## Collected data
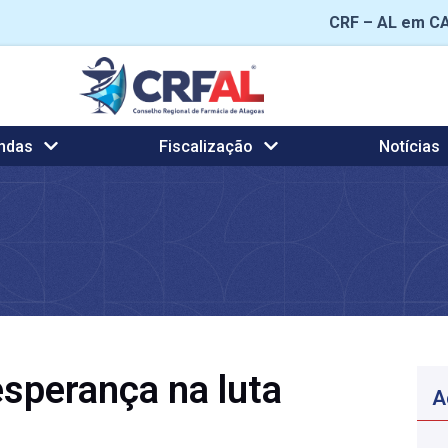
CRF – AL em C
ndas
Fiscalização
Notícias
sperança na luta
A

## What to do
Every line above should be transcribed word for word; leave the pictures out.

## Result for this task
CRF – AL em C
ndas
Fiscalização
Notícias
sperança na luta
A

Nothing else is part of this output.